Recently, the international community has seen intensified efforts to address this exact issue. Microsoft is collaborating with the United Nations to develop Rights View, which will allow UN human rights staff to accumulate large quantities of data on specific rights violations in real time. In addition, OCHA has opened a Centre for Humanitarian Data, and agencies like NASA and NOAA have been using technology to predict massive natural disasters, such as hurricanes. Furthermore, the World Economic Forum has co-hosted a workshop to discuss civil society and technology with the UN and Microsoft. These discussions yielded the creation of the Partnership on AI, an example of public-private collaboration to address the crisis.

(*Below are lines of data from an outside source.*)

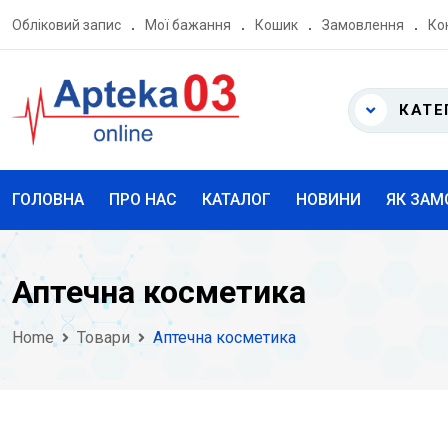
Skip
Обліковий запис
Мої бажання
Кошик
Замовлення
Ко
to
content
КАТЕ
ГОЛОВНА
ПРО НАС
КАТАЛОГ
НОВИНИ
ЯК ЗАМ
Аптечна косметика
Home
Товари
Аптечна косметика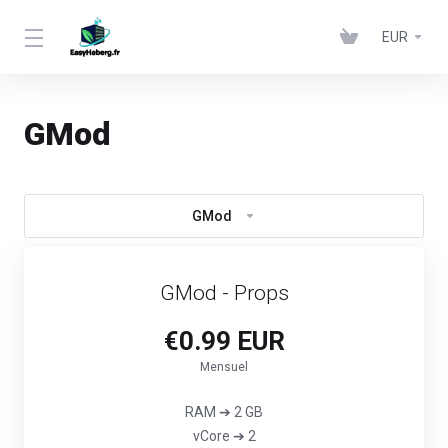
EUR
GMod
GMod
GMod - Props
€0.99 EUR
Mensuel
RAM ➔ 2 GB
vCore ➔ 2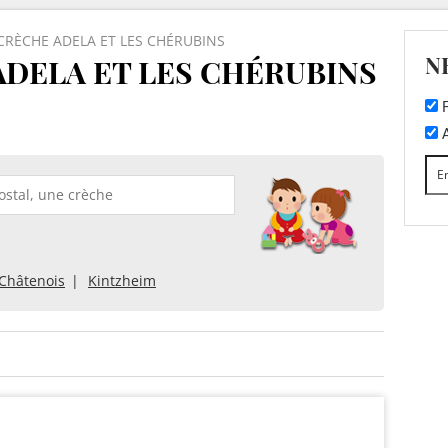
CRÈCHE ADELA ET LES CHÉRUBINS
N
DELA ET LES CHÉRUBINS
F
A
Châtenois
Kintzheim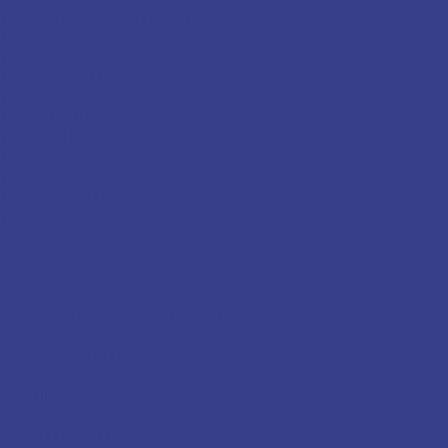
Трубы ВГП ,Э/С черные и оцинкованные
Трубы профильные
Трубы нержавеющие
Трубы бесшовные х/д и г/д
Трубы алюминиевые, дюралевые
Трубы ПЭ/ПНД
Трубы PPRC
Трубы канализационные
Трубы латунные
Трубы бронзовые
Трубы медные
Лист
Лист горячекатаный ст3
Лист кислотостойкий
Лист нержавеющий
Лист нержавеющий жаропрочный
Лист горячекатаный конструкционный
Лист горячекатаный низколегированный
Лист холоднокатаный
Лист ПВЛ
Лист рифленый
Лист оцинкованный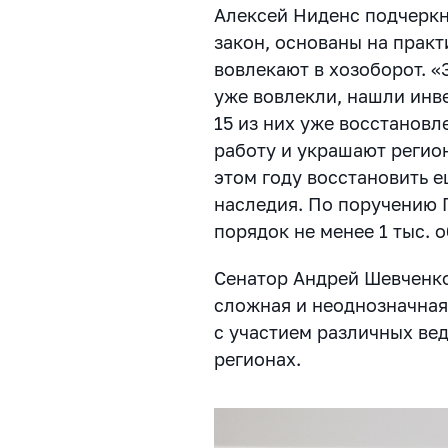
Алексей Ниденс подчеркн
закон, основаны на практ
вовлекают в хозоборот. «
уже вовлекли, нашли инве
15 из них уже восстанов
работу и украшают регион
этом году восстановить е
наследия. По поручению 
порядок не менее 1 тыс. о
Сенатор Андрей Шевченко
сложная и неоднозначная
с участием различных вед
регионах.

Although these are admirable and promising steps in the right direction, everyone seems to be in agreement that we still are not doing enough. We need targeted, comprehensive policies on both the national and international levels to address the issues of data discrimination, privacy, hate speech and extremist content, transparency, and child rights. Leaders are now calling for civil society, policymakers, and technology companies to take a greater responsibility in ensuring that human rights are at the core of future technological use and advancement. In the face of rapidly intensifying controversy and division, it seems high time we answer that call.